Jean-Michel Royer, né le à Poitiers et mort le à Aix-en-Provence[1], est un journaliste et écrivain français, qui fut en 1972, cofondateur de l'hebdomadaire Le Point avec Olivier Chevrillon.

Jeunesse et études

Après ses études à Poitiers au lycée Henri IV, Jean-Michel Royer effectue ses études supérieures à l'Institut d'études politiques de Paris[2].

Parcours professionnel

Débuts chez les gaullistes

Il est à 20 ans avocat au barreau de Paris[3]. Après son service militaire en Algérie, il travaille à l'Association française de science politique, sur le Mouvement de Pierre Poujade[4], les révoltes agricoles, les groupes de pression de l'alcool. Ayant rejoint le gaullisme de gauche, il milite à l'Union des jeunes pour le progrès, auprès de René Capitant, Louis Vallon, Léo Hamon. À 28 ans, il devient rédacteur en chef de l'hebdomadaire Notre République.

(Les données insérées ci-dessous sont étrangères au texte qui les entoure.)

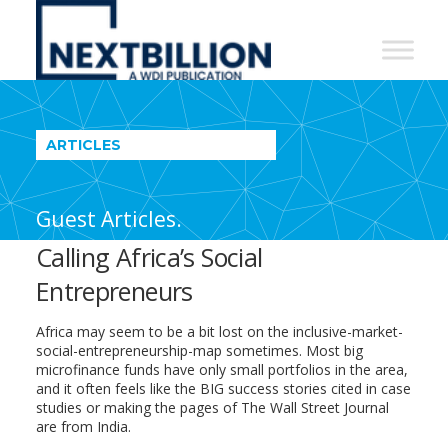
NextBillion
-
A
WDI
ARTICLES
Publication
Guest Articles.
Calling Africa’s Social
Entrepreneurs
Africa may seem to be a bit lost on the inclusive-market-
social-entrepreneurship-map sometimes. Most big
microfinance funds have only small portfolios in the area,
and it often feels like the BIG success stories cited in case
studies or making the pages of The Wall Street Journal
are from India.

Attaché de presse dans les cabinets ministériels

Il entre à 33 ans dans les cabinets ministériels des gouvernements gaullistes. Il est en particulier attaché de presse du secrétaire d’État à la Coopération et du ministre de l'Economie et des Finances.

C'est un proche et un homme de confiance des ministres Jean Charbonnel puis de Michel Debré.

En 1968, il est chargé de mission au cabinet de Joël Le Theule, secrétaire d'État auprès du Premier ministre, chargé de l'information (gouvernement Couve de Murville), avec qui il nouera une solide amitié.

Radio Monte-Carlo

Parallèlement à ses fonctions dans les cabinets ministériel, il occupe des fonctions de direction à la tête de Radio Monte-Carlo, alors contrôlée par l'Etat via la Sofirad, comme rédacteur en chef puis directeur de l’information[5]

Il y restera chroniqueur du matin jusqu'en 1975 puis animateur de l'émission À micro ouvert et n'hésite pas à conseiller le Premier ministre tout en citant Jean-Paul Sartre, malgré son "engagement" gauchiste[6], à l'antenne, ses éditoriaux étant repris dans la presse[7].

Le , Georges Pompidou, au cours d'une conférence de presse au palais de l'Élysée, répond à une question de Jean-Michel Royer sur le suicide de Gabrielle Russier, enseignante condamnée pour détournement de mineur, en citant partiellement une poésie de Paul Éluard[8].

Création de journaux

Parallèlement à ses fonctions de direction à Radio Monte-Carlo, Jean-Michel Royer s'investit dans la création de journaux.

Il crée les hebdomadaires Le Défi puis, en 1970, avec Paul-Marie de La Gorce, L'Actualité.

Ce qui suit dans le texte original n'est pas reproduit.